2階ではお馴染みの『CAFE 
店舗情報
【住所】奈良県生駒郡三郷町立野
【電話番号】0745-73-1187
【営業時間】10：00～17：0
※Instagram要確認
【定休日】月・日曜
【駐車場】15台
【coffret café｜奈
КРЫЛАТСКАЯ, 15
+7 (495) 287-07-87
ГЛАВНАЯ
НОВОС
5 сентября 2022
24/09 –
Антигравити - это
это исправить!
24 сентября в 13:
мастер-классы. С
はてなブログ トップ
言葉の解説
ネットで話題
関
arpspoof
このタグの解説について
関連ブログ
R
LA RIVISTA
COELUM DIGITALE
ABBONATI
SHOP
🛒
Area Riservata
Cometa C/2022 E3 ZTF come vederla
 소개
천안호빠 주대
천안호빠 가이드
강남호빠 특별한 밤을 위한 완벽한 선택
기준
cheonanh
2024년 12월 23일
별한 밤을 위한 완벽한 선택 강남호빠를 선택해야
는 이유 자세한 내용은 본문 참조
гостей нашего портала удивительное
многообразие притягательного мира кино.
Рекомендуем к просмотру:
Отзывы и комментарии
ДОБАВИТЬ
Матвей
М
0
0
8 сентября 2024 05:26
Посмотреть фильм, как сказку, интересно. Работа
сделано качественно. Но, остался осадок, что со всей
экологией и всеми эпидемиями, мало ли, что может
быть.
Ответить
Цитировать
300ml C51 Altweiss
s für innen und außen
※ ※ ※
# Task directions
Once you have counted the lines of the material that include "сентября", give only that number.

# Exercise solution
3